(STORED DATA Opens)

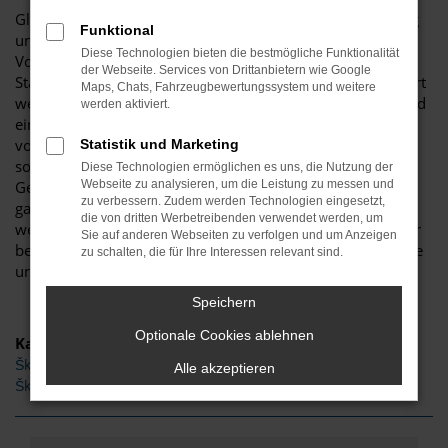
Glückwunsch: der Škoda Scala passt perfekt nach Marburg
Funktional
und ist ganz sicher das passende Fahrzeug für Sie. Der
Diese Technologien bieten die bestmögliche Funktionalität
Vorteil dieses Modells besteht darin, dass sowohl der
der Webseite. Services von Drittanbietern wie Google
Stadtverkehr als auch längere Strecken souverän gemeistert
Maps, Chats, Fahrzeugbewertungssystem und weitere
werden. Hinzu kommt eine herausragende Ausstattung und
werden aktiviert.
eine enorme Effizienz hinsichtlich der Motorisierung. Wir
von Budde Automobile bieten Ihnen den Škoda Scala
Statistik und Marketing
sowohl als Neuwagen als auch als EU-Import sowie als
Diese Technologien ermöglichen es uns, die Nutzung der
Gebraucht- oder Jahreswagen. Entsprechend haben Sie die
Webseite zu analysieren, um die Leistung zu messen und
zu verbessern. Zudem werden Technologien eingesetzt,
ganz große Auswahl und entscheiden komplett selbst, mit
die von dritten Werbetreibenden verwendet werden, um
welchem Modell Sie fortan in Marburg unterwegs sind. Wir
Sie auf anderen Webseiten zu verfolgen und um Anzeigen
beraten Sie gerne und stehen Ihnen für all Ihre Fragen Rede
zu schalten, die für Ihre Interessen relevant sind.
und Antwort.
Speichern
Optionale Cookies ablehnen
Kategorie
Škoda Scala Tageszulassung Marburg
Alle akzeptieren
Škoda Scala Gebrauchtwagen Marburg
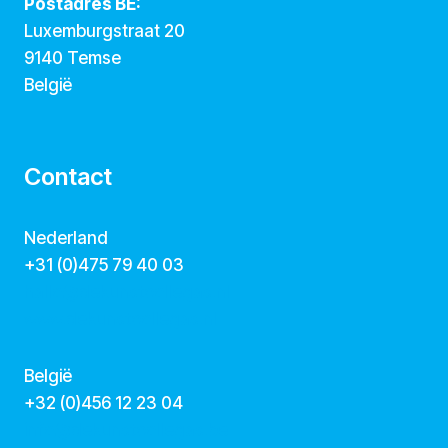
Postadres BE:
Luxemburgstraat 20
9140 Temse
België
Contact
Nederland
+31 (0)475 79 40 03
hallo@dekunstcollegas.nl
www.dekunstcollegas.nl
België
‭+32 (0)456 12 23 04‬
info@dekunstcollegas.be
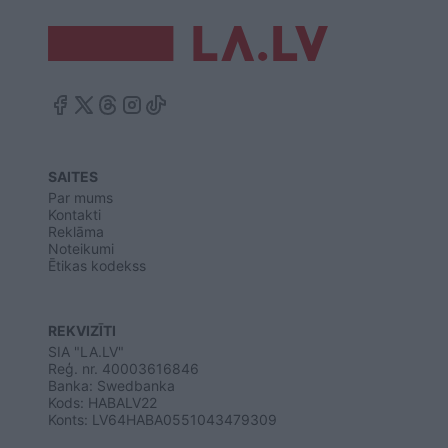
SAITES
Par mums
Kontakti
Reklāma
Noteikumi
Ētikas kodekss
REKVIZĪTI
SIA "LA.LV"
Reģ. nr. 40003616846
Banka: Swedbanka
Kods: HABALV22
Konts: LV64HABA0551043479309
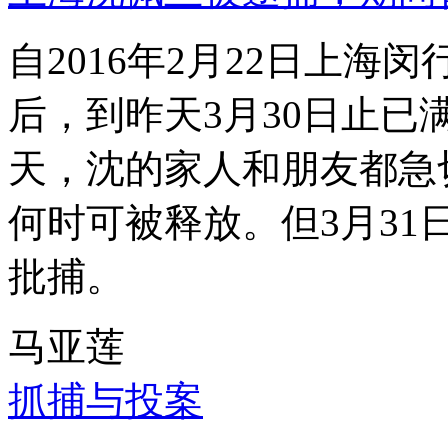
自2016年2月22日上
后，到昨天3月30日止已
天，沈的家人和朋友都急
何时可被释放。但3月3
批捕。
马亚莲
抓捕与投案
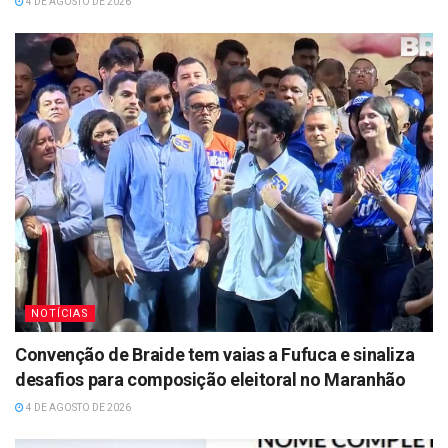
4 DE AGOSTO DE 2026
NOTÍCIAS
Convenção de Braide tem vaias a Fufuca e sinaliza
desafios para composição eleitoral no Maranhão
4 DE AGOSTO DE 2026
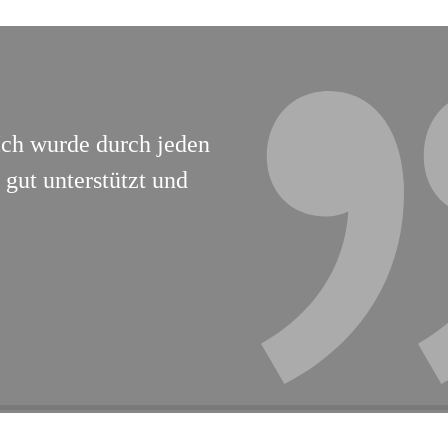
Ich wurde durch jeden
gut unterstützt und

(STORED DATA Closes)

*YOUR ASSIGNMENT*
Please repeat each record above precisely, with the pictures left out.

*ANSWER SPACE*
Glückwunsch: der Škoda Scala passt perfekt nach Marburg
Funktional
und ist ganz sicher das passende Fahrzeug für Sie. Der
Diese Technologien bieten die bestmögliche Funktionalität
Vorteil dieses Modells besteht darin, dass sowohl der
der Webseite. Services von Drittanbietern wie Google
Stadtverkehr als auch längere Strecken souverän gemeistert
Maps, Chats, Fahrzeugbewertungssystem und weitere
werden. Hinzu kommt eine herausragende Ausstattung und
werden aktiviert.
eine enorme Effizienz hinsichtlich der Motorisierung. Wir
von Budde Automobile bieten Ihnen den Škoda Scala
Statistik und Marketing
sowohl als Neuwagen als auch als EU-Import sowie als
Diese Technologien ermöglichen es uns, die Nutzung der
Gebraucht- oder Jahreswagen. Entsprechend haben Sie die
Webseite zu analysieren, um die Leistung zu messen und
zu verbessern. Zudem werden Technologien eingesetzt,
ganz große Auswahl und entscheiden komplett selbst, mit
die von dritten Werbetreibenden verwendet werden, um
welchem Modell Sie fortan in Marburg unterwegs sind. Wir
Sie auf anderen Webseiten zu verfolgen und um Anzeigen
beraten Sie gerne und stehen Ihnen für all Ihre Fragen Rede
zu schalten, die für Ihre Interessen relevant sind.
und Antwort.
Speichern
Optionale Cookies ablehnen
Kategorie
Škoda Scala Tageszulassung Marburg
Alle akzeptieren
Škoda Scala Gebrauchtwagen Marburg
Postadres BE:
Luxemburgstraat 20
9140 Temse
België
Contact
Nederland
+31 (0)475 79 40 03
hallo@dekunstcollegas.nl
www.dekunstcollegas.nl
België
‭+32 (0)456 12 23 04‬
info@dekunstcollegas.be
SAITES
Par mums
Kontakti
Reklāma
Noteikumi
Ētikas kodekss
REKVIZĪTI
SIA "LA.LV"
Reģ. nr. 40003616846
Banka: Swedbanka
Kods: HABALV22
Konts: LV64HABA0551043479309
自2016年2月22日上
后，到昨天3月30日止已
天，沈的家人和朋友都急
何时可被释放。但3月3
批捕。
马亚莲
抓捕与投案
4 DE AGOSTO DE 2026
NOTÍCIAS
Convenção de Braide tem vaias a Fufuca e sinaliza
desafios para composição eleitoral no Maranhão
4 DE AGOSTO DE 2026
Ich wurde durch jeden
gut unterstützt und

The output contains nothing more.